If Charles’s work is any indication, this Pan-American creative wellspring is far from dry. His 2013 album, Creole Soul, weaves together musical threads as diverse as Thelonious Monk and Bob Marley, and his 2016 release, San Jose Suite, pays tribute to the people of three cities currently or formerly named San Jose (in California, Costa Rica, and Trinidad). I am certain that without my class on Latin American racial dynamics, I would have been unable to appreciate the full implications of projects like these; similarly, without my seminar about 1950s jazz, I couldn’t have put Charles’s boundary-pushing music in its proper context. But without the experience of that live performance in April 2017, my academic perspective on the music would’ve remained just that—academic. The Mondavi Center made it personal.
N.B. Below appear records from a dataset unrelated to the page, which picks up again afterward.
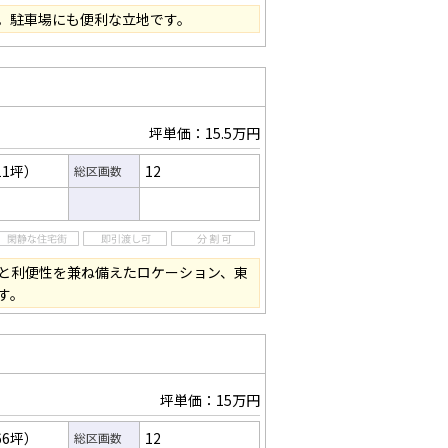
。駐車場にも便利な立地です。
坪単価：15.5万円
11坪）
12
総区画数
と利便性を兼ね備えたロケーション、東
す。
坪単価：15万円
66坪）
12
総区画数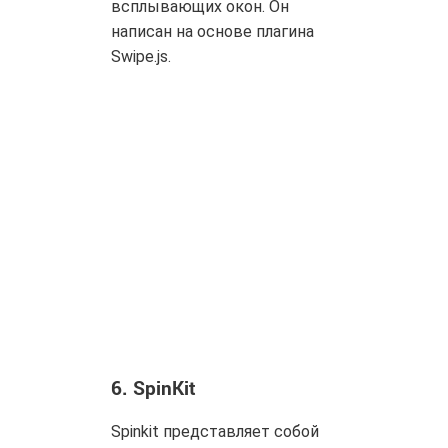
всплывающих окон. Он
написан на основе плагина
Swipe.js.
6.
SpinKit
Spinkit представляет собой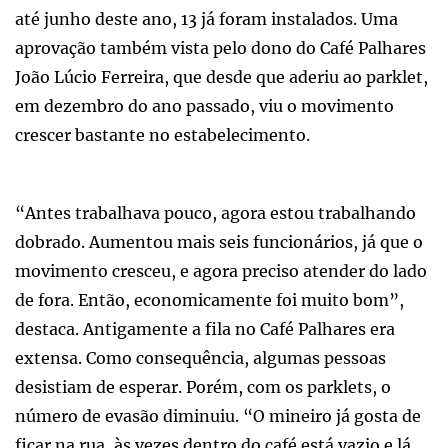
até junho deste ano, 13 já foram instalados. Uma
aprovação também vista pelo dono do Café Palhares
João Lúcio Ferreira, que desde que aderiu ao parklet,
em dezembro do ano passado, viu o movimento
crescer bastante no estabelecimento.
“Antes trabalhava pouco, agora estou trabalhando
dobrado. Aumentou mais seis funcionários, já que o
movimento cresceu, e agora preciso atender do lado
de fora. Então, economicamente foi muito bom”,
destaca. Antigamente a fila no Café Palhares era
extensa. Como consequência, algumas pessoas
desistiam de esperar. Porém, com os parklets, o
número de evasão diminuiu. “O mineiro já gosta de
ficar na rua, às vezes dentro do café está vazio e lá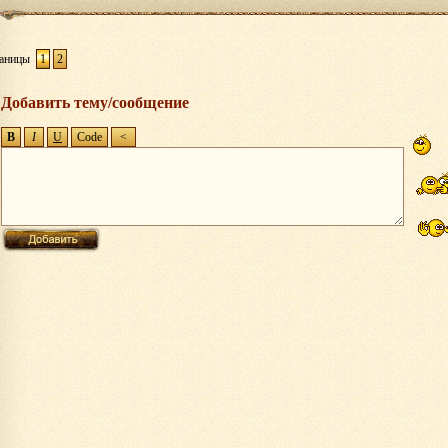
аницы
1
2
Добавить тему/сообщение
Nearly every act I’ve seen at the Center since the start of my freshman year has been intellectually stimulating. Many have introduced me to musicians I will follow for years to come, such as Cuban pianist Harold López-Nussa or Jazz at Lincoln Center Orchestra bassist Carlos Henriquez. No matter the style or presentation format, all of the performers I’ve seen here have taught me something unique about the place or musical tradition that they come from, whether it’s a rooftop in Mali (as in the case of Ballaké Sissoko) or a neighborhood in Miami (as in the title of one of López-Nussa’s songs). All of them have become an integral part of my college education.

If this cross-talk between academics and the arts isn’t something you typically expect from a research university like UC Davis, that only makes it all the more special. After all, how many university campuses—and how many university students, for that matter—are lucky enough to have a place like the Mondavi Center only a short bike ride away?

 

Author Bio: Michael Montgomery is a third-year student at UC Davis. He is majoring in Marine and Coastal Science, with planned minors in History and Professional Writing, and is considering a career in science writing. This will be his second year serving on the Mondavi Center’s Arts and Lectures Committee.